Please find the project github repository : project git repository

Project Documentation

Project Summary: Real Estate Sales Lead Qualification using Fine-Tuned LLaMA Language Model

This project is an end-to-end AI solution designed to automatically qualify real estate sales leads by categorizing incoming messages into one of three classes: <lead>, <ignore>, or <spam>. Built for a real estate company, the system leverages Large Language Models (LLMs)—specifically, Meta’s LLaMA-3.1–8B model—fine-tuned with domain-specific conversational data for accurate lead triage.

How It Was Developed:

  1. Data Preparation:
    • Raw conversation data was stored in JSONL format and loaded into pandas DataFrames.
    • Preprocessing included transforming multi-turn dialogues into the LLaMA fine-tuning prompt structure using <s>[INST]<<SYS>> system instructions <</SYS>> user input [/INST] assistant reply </s> format.
    • Data was split into training and validation sets and uploaded to the Hugging Face Hub for scalable access and tracking.
  2. Model Fine-Tuning:
    • The Meta-LLaMA-3.1–8B base model was loaded with 4-bit quantization using BitsAndBytesConfig, significantly reducing memory usage while preserving performance.
    • Fine-tuning was performed using Parameter-Efficient Fine-Tuning (PEFT) with LoRA (Low-Rank Adaptation), modifying only selected transformer modules (q_proj, k_proj, etc.) to minimize computational cost.
    • Training was managed via the TRL library's SFTTrainer, with hyperparameters such as 3 epochs, batch size of 4, learning rate of 1e-4, cosine learning rate scheduling, and gradient accumulation.
    • Weights & Biases (W&B) was used for experiment tracking, logging, and monitoring performance metrics.
  3. Model Deployment & Prediction:
    • The fine-tuned model was pushed to the Hugging Face Hub as a private model for easy access and sharing.
    • A custom inference function was defined to process new sales messages using the trained model.
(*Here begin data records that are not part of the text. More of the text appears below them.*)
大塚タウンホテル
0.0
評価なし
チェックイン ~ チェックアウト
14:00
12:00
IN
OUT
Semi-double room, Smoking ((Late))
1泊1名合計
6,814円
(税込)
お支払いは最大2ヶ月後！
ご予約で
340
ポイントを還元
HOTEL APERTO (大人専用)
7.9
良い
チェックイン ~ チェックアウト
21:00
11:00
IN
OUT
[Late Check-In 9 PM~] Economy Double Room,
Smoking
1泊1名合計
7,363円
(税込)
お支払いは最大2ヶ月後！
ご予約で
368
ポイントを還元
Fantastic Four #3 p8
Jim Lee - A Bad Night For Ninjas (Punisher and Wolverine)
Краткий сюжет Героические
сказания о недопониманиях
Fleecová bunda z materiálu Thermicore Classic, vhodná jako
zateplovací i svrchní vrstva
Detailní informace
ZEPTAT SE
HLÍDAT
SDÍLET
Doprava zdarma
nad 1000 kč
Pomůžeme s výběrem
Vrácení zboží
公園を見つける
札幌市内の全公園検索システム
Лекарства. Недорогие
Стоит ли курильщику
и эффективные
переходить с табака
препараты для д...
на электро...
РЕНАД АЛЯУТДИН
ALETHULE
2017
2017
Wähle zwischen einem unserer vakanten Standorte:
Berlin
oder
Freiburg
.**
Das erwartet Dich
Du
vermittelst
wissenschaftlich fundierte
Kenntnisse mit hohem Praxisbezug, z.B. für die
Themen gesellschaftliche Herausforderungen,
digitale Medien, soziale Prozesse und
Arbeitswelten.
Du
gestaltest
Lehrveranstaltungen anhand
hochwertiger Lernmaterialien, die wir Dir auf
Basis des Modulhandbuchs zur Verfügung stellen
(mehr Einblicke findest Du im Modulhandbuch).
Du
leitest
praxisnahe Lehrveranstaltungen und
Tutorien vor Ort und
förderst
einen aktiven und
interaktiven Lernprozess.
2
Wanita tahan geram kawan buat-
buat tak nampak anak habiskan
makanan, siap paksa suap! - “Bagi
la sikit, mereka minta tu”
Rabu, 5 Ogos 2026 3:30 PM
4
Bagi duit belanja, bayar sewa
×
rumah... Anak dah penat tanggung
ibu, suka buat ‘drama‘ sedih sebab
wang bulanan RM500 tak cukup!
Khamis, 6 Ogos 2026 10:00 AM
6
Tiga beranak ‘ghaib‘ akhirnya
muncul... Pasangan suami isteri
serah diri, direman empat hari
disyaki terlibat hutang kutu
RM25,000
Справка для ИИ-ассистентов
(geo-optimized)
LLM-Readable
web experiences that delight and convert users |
It formats inputs, runs inference, and returns classifications (lead, ignore, or spam) with high consistency.
    • Example inputs such as "I am looking to buy a flat in Bangalore" return <lead>, while unrelated queries like "my bike got stolen" return <ignore> or <spam>, showing the model’s contextual accuracy.

Impact and Usefulness:

This AI-driven system significantly streamlines sales pipeline management for real estate businesses by:

  • Automatically filtering high-quality leads, reducing manual triage time.
  • Eliminating spam and irrelevant inquiries, improving team efficiency.
  • Maintaining focus on genuine buyer intent, especially related to real estate market.

By combining state-of-the-art LLMs, LoRA fine-tuning, quantization, and cloud deployment, this solution provides a scalable, cost-effective, and production-ready lead qualification engine tailored for the real estate domain.